Phase 1 should expose a disabled-by-default setting for:

- enabled/disabled
- duration
- curve preset or cubic bezier

Initial TOML shape:

```toml
[animations]
enabled = false
duration-ms = 160
curve = "ease-out"
# or:
curve = [0.25, 0.1, 0.25, 1.0]
```

Bezier curves are analyzed when configuration is applied and stored as a
piecewise curve that is cheap to evaluate during rendering.
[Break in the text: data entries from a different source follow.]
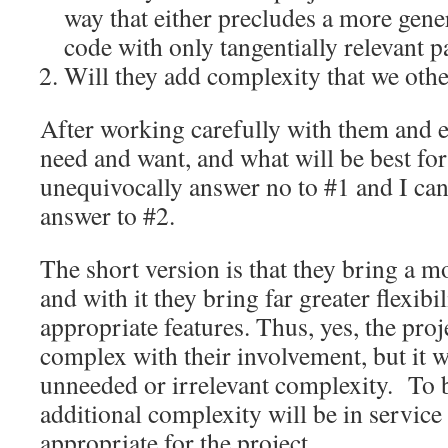
way that either precludes a more gener
code with only tangentially relevant p
Will they add complexity that we oth
After working carefully with them and 
need and want, and what will be best for 
unequivocally answer no to #1 and I ca
answer to #2.
The short version is that they bring a 
and with it they bring far greater flexibi
appropriate features. Thus, yes, the pro
complex with their involvement, but it w
unneeded or irrelevant complexity. To be
additional complexity will be in service 
appropriate for the project.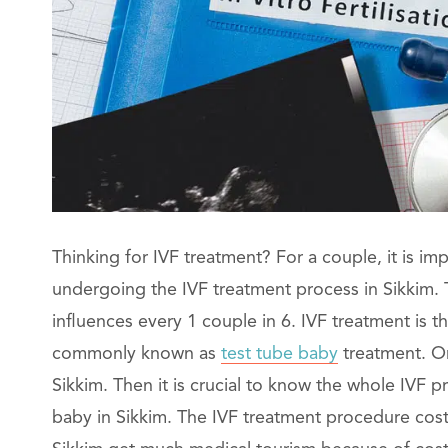
Thinking for IVF treatment? For a couple, it is im
undergoing the IVF treatment process in Sikkim. T
influences every 1 couple in 6. IVF treatment is th
commonly known as
test tube baby
treatment. On
Sikkim. Then it is crucial to know the whole IVF 
baby in Sikkim. The IVF treatment procedure cos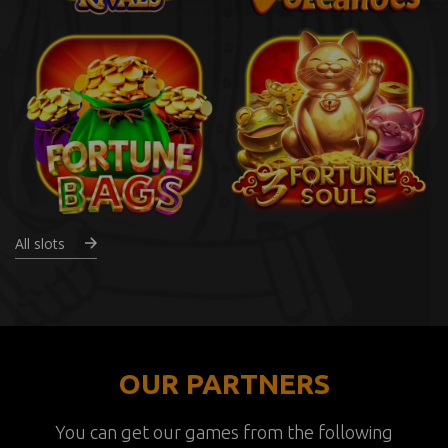
All slots
OUR PARTNERS
You can get our games from the following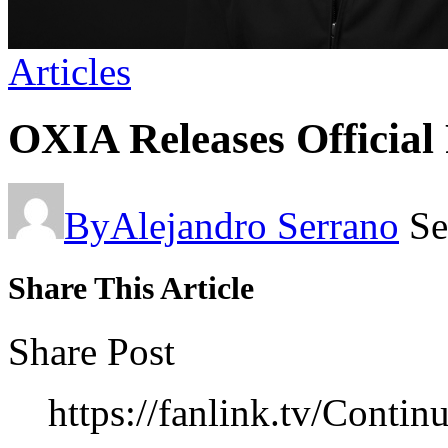
Articles
OXIA Releases Official
By
Alejandro Serrano
Se
Share This Article
Share Post
https://fanlink.tv/Cont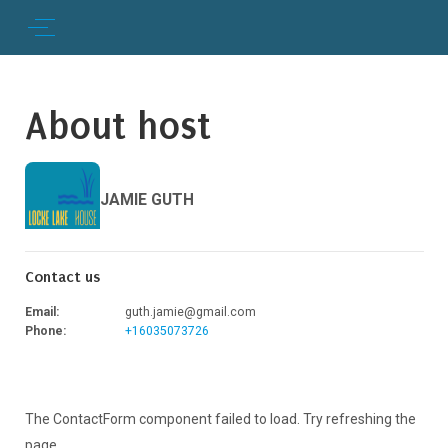
About host
JAMIE GUTH
Contact us
Email
:
guth.jamie@gmail.com
Phone
:
+16035073726
The ContactForm component failed to load. Try refreshing the
page.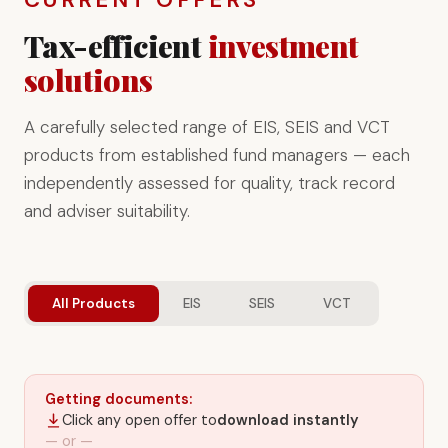
Tax-efficient
investment
solutions
A carefully selected range of EIS, SEIS and VCT
products from established fund managers — each
independently assessed for quality, track record
and adviser suitability.
All Products
EIS
SEIS
VCT
Getting documents:
Click any open offer to
download instantly
— or —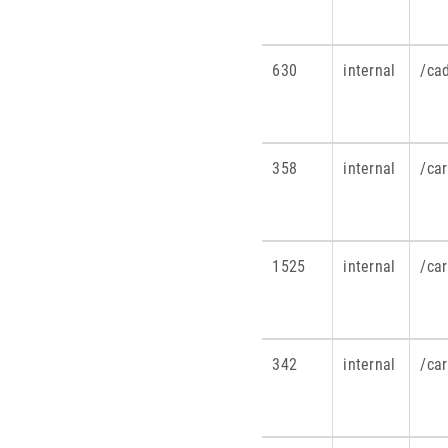
630
internal
/ca
358
internal
/ca
1525
internal
/ca
342
internal
/ca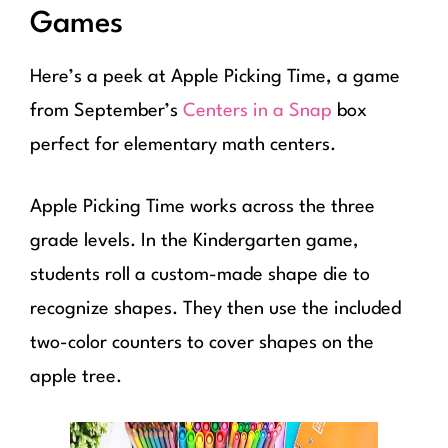
Games
Here’s a peek at Apple Picking Time, a game
from September’s
Centers in a Snap
box
perfect for elementary math centers.
Apple Picking Time works across the three
grade levels. In the Kindergarten game,
students roll a custom-made shape die to
recognize shapes. They then use the included
two-color counters to cover shapes on the
apple tree.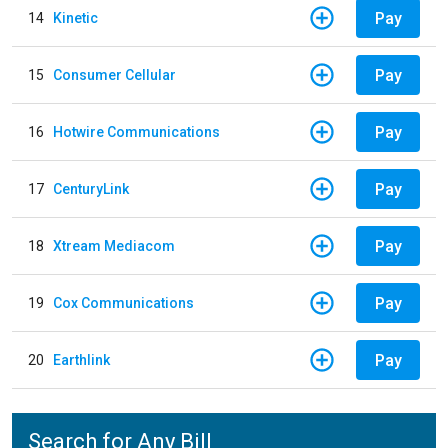
Pay
14
Kinetic
Pay
15
Consumer Cellular
Pay
16
Hotwire Communications
Pay
17
CenturyLink
Pay
18
Xtream Mediacom
Pay
19
Cox Communications
Pay
20
Earthlink
Search for Any Bill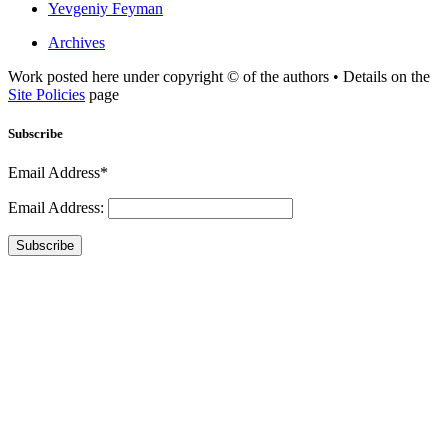
Yevgeniy Feyman
Archives
Work posted here under copyright © of the authors • Details on the
Site Policies
page
Subscribe
Email Address*
Email Address:
Subscribe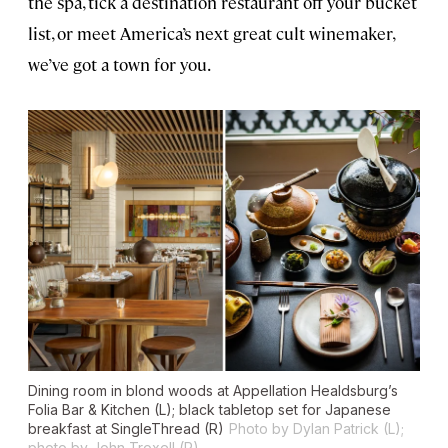
the spa, tick a destination restaurant off your bucket
list, or meet America’s next great cult winemaker,
we’ve got a town for you.
Dining room in blond woods at Appellation Healdsburg’s
Folia Bar & Kitchen (L); black tabletop set for Japanese
breakfast at SingleThread (R)
Photo by Dylan Patrick (L);
photo by John Troxell (R)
Custom curves use
CSS cubic-bezier semantics: `(0, 0)` and `(1, 1)` are implicit, while the four
configured numbers are `x1`, `y1`, `x2`, and `y2`. The x control points must be
between `0` and `1`.

## Existing Note

`docs/animation-integration.md` appears to document a prior animation attempt
whose `src/animation/` implementation is not present in this checkout. Treat
this plan as the current source of truth until implementation docs are updated.